Foto: Ricardo Stuckert/PR
Documentos apreendidos pela Polícia Federal na operação Compliance Zero revelam que o escritório Barci de Moraes, pertencente a Viviane Barci de Moraes, esposa do ministro Alexandre de Moraes, possuía um contrato milionário com o Banco Master, do banqueiro Daniel Vorcaro, preso na ação.
Segundo a coluna de Lauro Jardim, o acordo previa remuneração mensal de R$ 3,6 milhões por 36 meses, a partir do início de 2024. Caso fosse integralmente executado, o contrato renderia algo em torno de R$ 129 milhões ao escritório. O valor chamou atenção pela dimensão incomum e pelo fato de envolver familiares diretos de um ministro que, meses depois, julgaria questões relacionadas à instituição financeira.
A Polícia Federal apreendeu celulares, documentos e computadores na residência e escritório de Vorcaro, incluindo registros que indicam que o contrato tinha escopo amplo: o escritório de Viviane poderia representar o banco “sempre que fosse necessário”, sem delimitação clara de objeto jurídico específico.
Um dos processos em que Viviane atuou foi uma queixa-crime apresentada em abril de 2024 por Vorcaro e pelo Banco Master contra Vladimir Timerman, investidor da Esh Capital, que mantém uma disputa com o empresário Nelson Tanure, acionista da Gafisa.
A petição acusava Timerman de calúnia por supostamente relacionar Vorcaro a operações fraudulentas entre a Gafisa e o fundo Brazil Realty.
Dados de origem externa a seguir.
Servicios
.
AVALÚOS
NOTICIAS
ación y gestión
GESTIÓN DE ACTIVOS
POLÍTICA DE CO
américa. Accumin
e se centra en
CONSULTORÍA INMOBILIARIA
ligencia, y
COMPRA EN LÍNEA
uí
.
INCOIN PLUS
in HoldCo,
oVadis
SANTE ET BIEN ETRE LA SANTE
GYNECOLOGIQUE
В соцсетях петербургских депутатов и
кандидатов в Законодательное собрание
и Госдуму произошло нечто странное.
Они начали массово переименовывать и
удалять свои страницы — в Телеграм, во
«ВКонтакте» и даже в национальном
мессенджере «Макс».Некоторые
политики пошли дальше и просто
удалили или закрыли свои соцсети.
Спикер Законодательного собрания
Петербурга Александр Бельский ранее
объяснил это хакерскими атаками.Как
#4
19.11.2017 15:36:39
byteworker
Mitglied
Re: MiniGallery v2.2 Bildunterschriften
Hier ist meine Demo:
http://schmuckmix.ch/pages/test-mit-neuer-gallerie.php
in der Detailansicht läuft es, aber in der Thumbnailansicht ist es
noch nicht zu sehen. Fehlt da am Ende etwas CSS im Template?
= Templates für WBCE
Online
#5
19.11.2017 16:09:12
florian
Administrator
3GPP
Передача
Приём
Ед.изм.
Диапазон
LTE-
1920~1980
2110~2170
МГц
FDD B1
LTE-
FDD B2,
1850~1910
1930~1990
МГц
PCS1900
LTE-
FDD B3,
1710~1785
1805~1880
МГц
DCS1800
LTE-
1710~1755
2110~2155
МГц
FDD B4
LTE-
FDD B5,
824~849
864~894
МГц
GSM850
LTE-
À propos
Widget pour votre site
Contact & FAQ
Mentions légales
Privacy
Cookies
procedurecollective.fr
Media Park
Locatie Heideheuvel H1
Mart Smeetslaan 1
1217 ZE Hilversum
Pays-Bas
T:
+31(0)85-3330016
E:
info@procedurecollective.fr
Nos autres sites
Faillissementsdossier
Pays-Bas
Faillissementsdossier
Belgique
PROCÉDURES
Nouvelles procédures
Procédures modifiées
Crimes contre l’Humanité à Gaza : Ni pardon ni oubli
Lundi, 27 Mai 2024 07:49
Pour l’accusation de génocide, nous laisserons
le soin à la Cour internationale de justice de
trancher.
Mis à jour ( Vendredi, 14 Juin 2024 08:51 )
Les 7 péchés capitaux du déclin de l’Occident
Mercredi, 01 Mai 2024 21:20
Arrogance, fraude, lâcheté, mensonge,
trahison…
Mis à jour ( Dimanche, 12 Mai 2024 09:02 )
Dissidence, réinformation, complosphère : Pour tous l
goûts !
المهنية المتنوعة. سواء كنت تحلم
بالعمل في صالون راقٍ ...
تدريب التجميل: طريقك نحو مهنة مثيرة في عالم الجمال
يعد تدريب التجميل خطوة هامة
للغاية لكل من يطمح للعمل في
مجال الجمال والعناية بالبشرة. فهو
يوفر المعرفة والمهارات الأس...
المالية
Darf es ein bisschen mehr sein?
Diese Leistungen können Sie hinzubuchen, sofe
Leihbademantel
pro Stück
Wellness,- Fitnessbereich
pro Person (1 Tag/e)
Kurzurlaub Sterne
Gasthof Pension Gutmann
O documento jurídico foi assinado por Viviane e outros dez advogados, incluindo dois filhos do ministro Alexandre de Moraes, o que reforça o vínculo profissional da família com o banqueiro agora alvo da PF.
A ação foi rejeitada na primeira instância, mas ainda pode seguir trâmites recursais.
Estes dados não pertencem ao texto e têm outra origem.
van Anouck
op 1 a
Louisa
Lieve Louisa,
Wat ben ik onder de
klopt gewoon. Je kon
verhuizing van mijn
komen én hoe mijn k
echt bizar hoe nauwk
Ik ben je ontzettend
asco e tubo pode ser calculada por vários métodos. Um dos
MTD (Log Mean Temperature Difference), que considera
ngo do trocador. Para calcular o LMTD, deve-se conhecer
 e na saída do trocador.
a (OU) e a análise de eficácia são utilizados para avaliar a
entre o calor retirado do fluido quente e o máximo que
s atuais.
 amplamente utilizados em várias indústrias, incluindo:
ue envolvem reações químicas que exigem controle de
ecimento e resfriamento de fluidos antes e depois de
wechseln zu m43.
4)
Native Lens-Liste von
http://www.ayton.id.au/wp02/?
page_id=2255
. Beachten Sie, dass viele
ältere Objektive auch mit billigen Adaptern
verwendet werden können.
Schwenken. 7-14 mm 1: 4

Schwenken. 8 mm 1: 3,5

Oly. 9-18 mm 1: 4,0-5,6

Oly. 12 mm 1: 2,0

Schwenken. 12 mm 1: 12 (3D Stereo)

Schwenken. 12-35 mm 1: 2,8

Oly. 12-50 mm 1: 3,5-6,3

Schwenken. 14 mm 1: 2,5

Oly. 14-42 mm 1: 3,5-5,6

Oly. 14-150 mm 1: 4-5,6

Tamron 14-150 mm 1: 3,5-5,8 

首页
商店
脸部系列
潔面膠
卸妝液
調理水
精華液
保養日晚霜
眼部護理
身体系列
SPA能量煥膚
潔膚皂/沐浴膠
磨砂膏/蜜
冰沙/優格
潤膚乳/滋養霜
A revelação do contrato aprofunda o desgaste institucional envolvendo o Banco Master, uma vez que:
o banqueiro Daniel Vorcaro foi preso pela PF;
o caso se tornou uma das maiores investigações financeiras do ano;
e o contrato milionário atinge diretamente o círculo familiar de um ministro do STF, que possui poder decisório sobre aspectos do processo.
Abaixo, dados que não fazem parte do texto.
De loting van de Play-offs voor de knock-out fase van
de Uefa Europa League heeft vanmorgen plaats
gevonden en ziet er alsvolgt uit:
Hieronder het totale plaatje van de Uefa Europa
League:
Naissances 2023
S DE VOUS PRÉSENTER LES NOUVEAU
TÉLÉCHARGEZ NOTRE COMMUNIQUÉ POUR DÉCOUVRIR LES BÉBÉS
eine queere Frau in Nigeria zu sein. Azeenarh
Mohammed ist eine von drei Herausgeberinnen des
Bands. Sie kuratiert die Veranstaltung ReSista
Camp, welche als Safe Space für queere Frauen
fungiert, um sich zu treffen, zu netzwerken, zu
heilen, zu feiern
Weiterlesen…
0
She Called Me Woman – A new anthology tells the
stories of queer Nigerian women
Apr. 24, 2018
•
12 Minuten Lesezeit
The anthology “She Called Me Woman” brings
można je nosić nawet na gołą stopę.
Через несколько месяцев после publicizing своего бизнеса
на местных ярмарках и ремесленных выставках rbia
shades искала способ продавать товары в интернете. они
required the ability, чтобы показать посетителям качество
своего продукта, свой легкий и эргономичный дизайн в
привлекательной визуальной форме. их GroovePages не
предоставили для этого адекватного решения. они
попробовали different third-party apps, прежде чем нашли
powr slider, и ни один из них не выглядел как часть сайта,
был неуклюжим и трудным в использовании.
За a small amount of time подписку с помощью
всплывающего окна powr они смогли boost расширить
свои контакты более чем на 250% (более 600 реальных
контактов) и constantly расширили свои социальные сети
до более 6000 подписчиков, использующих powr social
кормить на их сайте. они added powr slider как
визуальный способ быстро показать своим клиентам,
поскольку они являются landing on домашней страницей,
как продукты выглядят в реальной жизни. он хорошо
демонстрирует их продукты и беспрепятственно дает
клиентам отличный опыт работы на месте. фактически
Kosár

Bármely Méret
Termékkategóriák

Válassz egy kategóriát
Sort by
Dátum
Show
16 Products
A situação levanta discussões sobre conflito de interesses, transparência e atuação de familiares de autoridades em casos com potencial impacto judicial.
Embora o contrato não seja ilegal por si só, o valor expressivo e a amplitude de atuação contratada reforçam questionamentos sobre influência, imparcialidade e a necessidade de mecanismos mais rígidos de prevenção de riscos éticos no entorno de membros da Suprema Corte.